The Vintner’s Luck – Elizabeth Knox (4.2)
The vintner is Sobran Jodeau and his luck is an angel called Xas. One drunken night, Sobran encounters Xas in his vineyard and they arrange to meet every year on the same date. Through natural and unnatural disasters, they keep their assignation almost religiously for 63 years. In each chapter, which is named after a type of wine or a process in viticulture, Sobran tells the angel about the births, deaths, marriages, affairs and murder in his large rustic vineyard family life, and Xas drops little snippets of information about his world. The descriptions of wine and the countryside are whimsical and lyrical. But Xas finds it hard to be pinned down as he has lived through thousands of years and cannot isolate moments, only emotions.

Xas is a remarkable creation. He ‘can go freely’ with huge wings that are warm and fluffy and smell of snow. He collects rose bushes to plant in his garden, always arrives with a bottle of wine from some exotic location, and has an enquiring mind and a sulky temperament. He is both earthy and ethereal, and he is achingly sensual. Over the years, Sobran shares an intimacy with Xas that he lacks with his wife, children and even his mistress. When his daughter dies, he pines for the angel. “The whole house was sad. Sobran’s friends brought him brandy or laid their arms along his shoulders – but no one wrapped their body about his and bore him away.”
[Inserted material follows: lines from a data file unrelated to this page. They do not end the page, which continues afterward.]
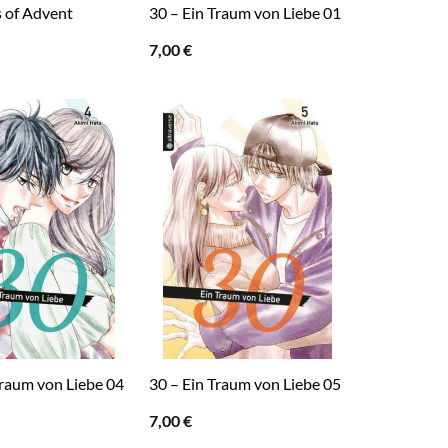
 of Advent
30 – Ein Traum von Liebe 01
7,00
€
Traum von Liebe 04
30 – Ein Traum von Liebe 05
7,00
€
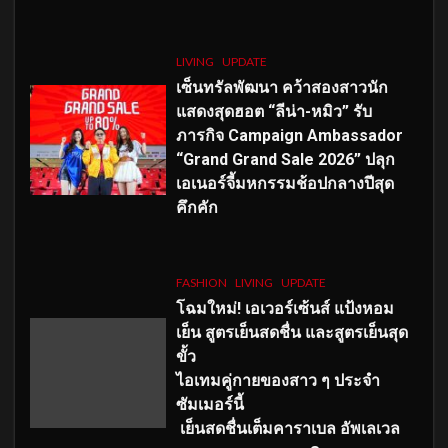
LIVING
UPDATE
เซ็นทรัลพัฒนา คว้าสองสาวนัก
แสดงสุดฮอต “ลีน่า-หมิว” รับ
ภารกิจ Campaign Ambassador
“Grand Grand Sale 2026” ปลุก
เอเนอร์จี้มหกรรมช้อปกลางปีสุด
คึกคัก
FASHION
LIVING
UPDATE
โฉมใหม่
! เอเวอร์เซ้นส์ แป้งหอม
เย็น สูตรเย็นสดชื่น และสูตรเย็นสุด
ขั้ว
ไอเทมคู่กายของสาว ๆ ประจำ
ซัมเมอร์นี้
เย็นสดชื่นเต็มคาราเบล อัพเลเวล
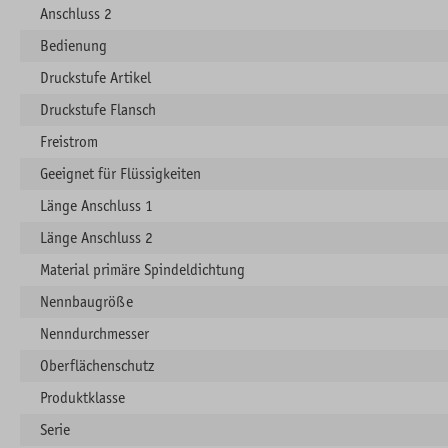
Anschluss 2
Bedienung
Druckstufe Artikel
Druckstufe Flansch
Freistrom
Geeignet für Flüssigkeiten
Länge Anschluss 1
Länge Anschluss 2
Material primäre Spindeldichtung
Nennbaugröße
Nenndurchmesser
Oberflächenschutz
Produktklasse
Serie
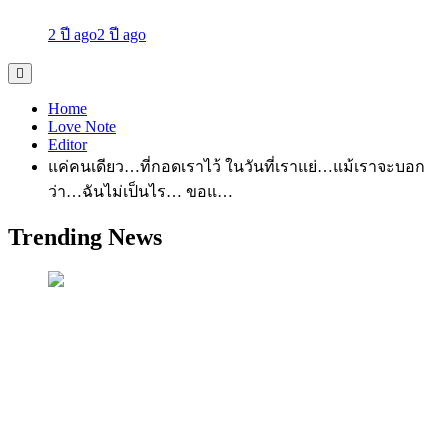
2 ปี ago
2 ปี ago
Home
Love Note
Editor
แค่คนเดียว…ที่กอดเราไว้ ในวันที่เราแย่…แม้เราจะบอก
ว่า…ฉันไม่เป็นไร… ขอแ…
Trending News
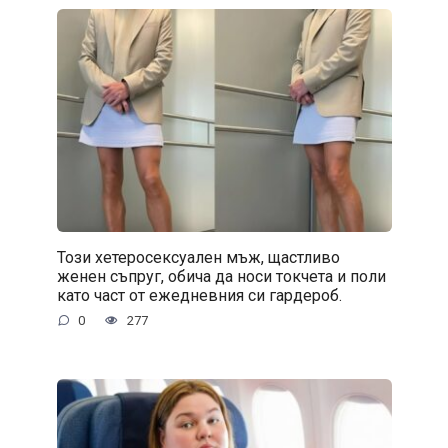
Този хетеросексуален мъж, щастливо
женен съпруг, обича да носи токчета и поли
като част от ежедневния си гардероб.
0
277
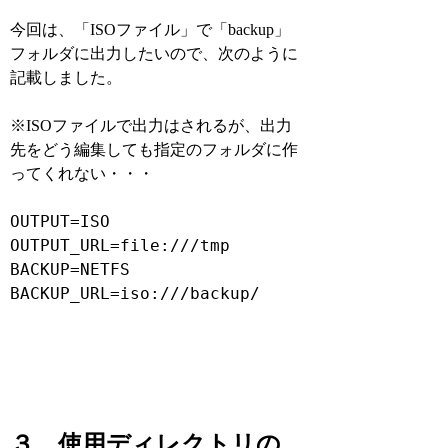
今回は、「ISOファイル」で「backup」
フォルダに出力したいので、次のように
記載しました。
※ISOファイルで出力はされるが、出力
先をどう編集しても指定のフォルダに作
ってくれない・・・
OUTPUT=ISO
OUTPUT_URL=file:///tmp
BACKUP=NETFS
BACKUP_URL=iso:///backup/
３．使用ディレクトリの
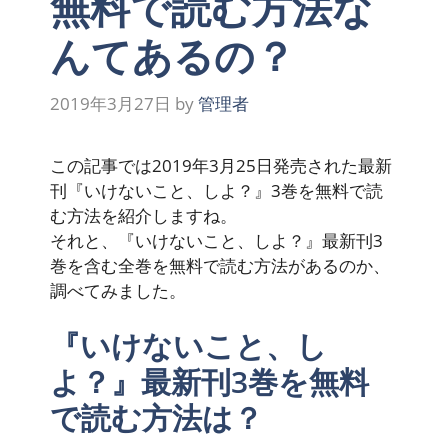
無料で読む方法な
んてあるの？
2019年3月27日
by
管理者
この記事では2019年3月25日発売された最新
刊『いけないこと、しよ？』3巻を無料で読
む方法を紹介しますね。
それと、『いけないこと、しよ？』最新刊3
巻を含む全巻を無料で読む方法があるのか、
調べてみました。
『いけないこと、し
よ？』最新刊3巻を無料
で読む方法は？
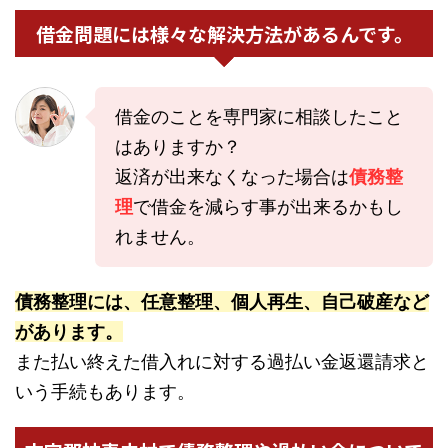
借金問題には様々な解決方法があるんです。
借金のことを専門家に相談したこと
はありますか？
返済が出来なくなった場合は
債務整
理
で借金を減らす事が出来るかもし
れません。
債務整理には、任意整理、個人再生、自己破産など
があります。
また払い終えた借入れに対する過払い金返還請求と
いう手続もあります。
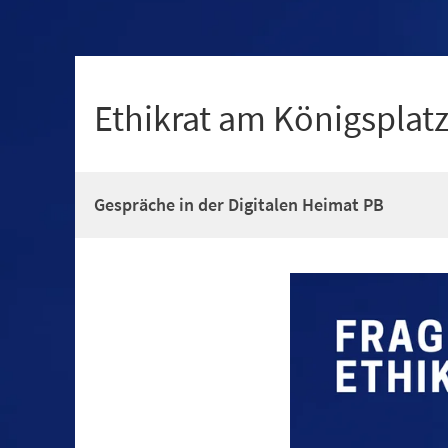
+
1
Ethikrat am Königsplatz
Gespräche in der Digitalen Heimat PB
In return, Xas informs him of the nature of God and Lucifer, of Heaven and Hell and everything in between. His relationship with God is clearly troubled and he seems to resent His influence. “Sometimes I feel God is all over me like pollen and I go about pollinating things with God.” He is also scathing of God’s liking for copies and imitations. Elizabeth Knox has now written a prequel to this novel which clarifies the relationship between God and his angel, and might explain some of these tantalising vagaries.

Antoine, Sobran’s son, learns from his tutor that “Books can be the people we never get to meet, ancestors or far neighbours.” I am very glad that I met these fanciful characters in this delightful novel of angels and wine where morality and assumptions are examined and questioned.
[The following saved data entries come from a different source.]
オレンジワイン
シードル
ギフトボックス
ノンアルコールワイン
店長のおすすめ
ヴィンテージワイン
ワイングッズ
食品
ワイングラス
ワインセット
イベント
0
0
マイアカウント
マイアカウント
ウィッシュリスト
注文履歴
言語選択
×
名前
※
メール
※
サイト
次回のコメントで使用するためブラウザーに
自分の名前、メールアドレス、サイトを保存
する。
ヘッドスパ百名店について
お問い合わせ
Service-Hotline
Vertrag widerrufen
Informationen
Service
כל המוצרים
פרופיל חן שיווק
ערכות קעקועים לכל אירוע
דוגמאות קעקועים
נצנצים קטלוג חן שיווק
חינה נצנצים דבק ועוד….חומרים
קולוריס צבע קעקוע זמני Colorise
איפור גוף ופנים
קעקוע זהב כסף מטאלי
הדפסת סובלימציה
Will in the World – Stephen Greenblatt (4.2)
In this book, Stephen Greenblatt attempts to put William Shakespeare in his place, as it were. Against the political, social and historic background he looks at what may have influenced him to write the plays and sonnets that he did. From parental pressure to royal patronage, he examines the factors and experiences that possibly shaped his art.

Shakespeare was influenced by both morality plays and the pastoral. His father’s financial issues may have had a bearing on his plays as did his marriage and the death of his son. Of course this is all conjecture as there is no record of Shakespeare’s feelings about anything.

Perhaps one of the major players in Shakespeare’s art was the theatre itself. He knew the attributes of actors; they were supposed to be gifted musicians, who could both fight and dance. “They were also expected to wear clothes gracefully – in this period of long dresses, it was men’s legs, rather than women’s, to which eyes were drawn.”
London was another key-player in his development. Touring players by nature of moving on between towns could repeat the same show and so cope with a limited repertoire. This didn’t work in London. The open amphitheatres held over two thousand people which meant that it was not enough to mount one or two successful plays a season – “The companies had to induce people, large numbers of people, to get in the habit of coming to the theatre again and again, and this meant a constantly changing repertoire, as many as five or six plays per week.”

Shakespeare brought a host of new words to the theatre, none more so than in Hamlet which introduces more than 600. He discovered the power of blank verse and how to seduce the audience through poetry rather than just the story, removing explanatory elements, so there is no back-story or explanation necessary. With a love of character and language, Shakespeare wrote plays for as many people to see as possible.

Like a magpie that steals bright shiny bits from other people to make its own nest, Greenblatt argues that Shakespeare borrowed from all around him, and that only a study in context will reveal the true shape of the man.